RECORDS PROVIDED section start

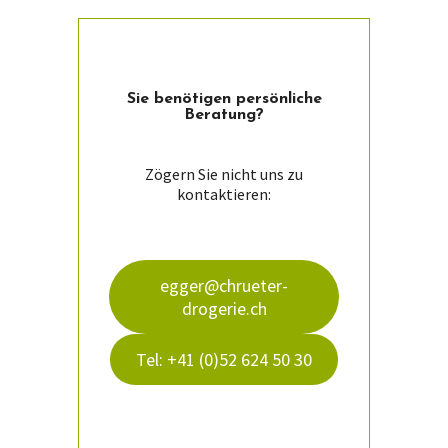
weist
mehrere
Varianten
auf.
Die
Sie ­benötigen persön­liche
Optionen
Beratung?
können
auf
der
Zögern Sie nicht uns zu
Produktseite
kontaktieren:
gewählt
werden
egger@chrueter-
drogerie.ch
Tel: +41 (0)52 624 50 30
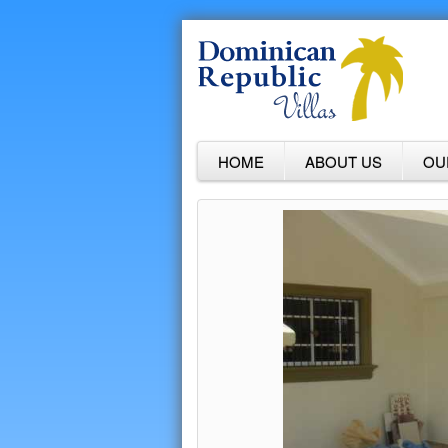
HOME
ABOUT US
OU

RECORDS PROVIDED section end

#### [WHAT THE TASK ASKS]
Images in the records should not be copied. Repeat all the rest exactly.

#### [SOLVED EXERCISE]
weist
mehrere
Varianten
auf.
Die
Sie ­benötigen persön­liche
Optionen
Beratung?
können
auf
der
Zögern Sie nicht uns zu
Produktseite
kontaktieren:
gewählt
werden
egger@chrueter-
drogerie.ch
Tel: +41 (0)52 624 50 30
HOME
ABOUT US
OU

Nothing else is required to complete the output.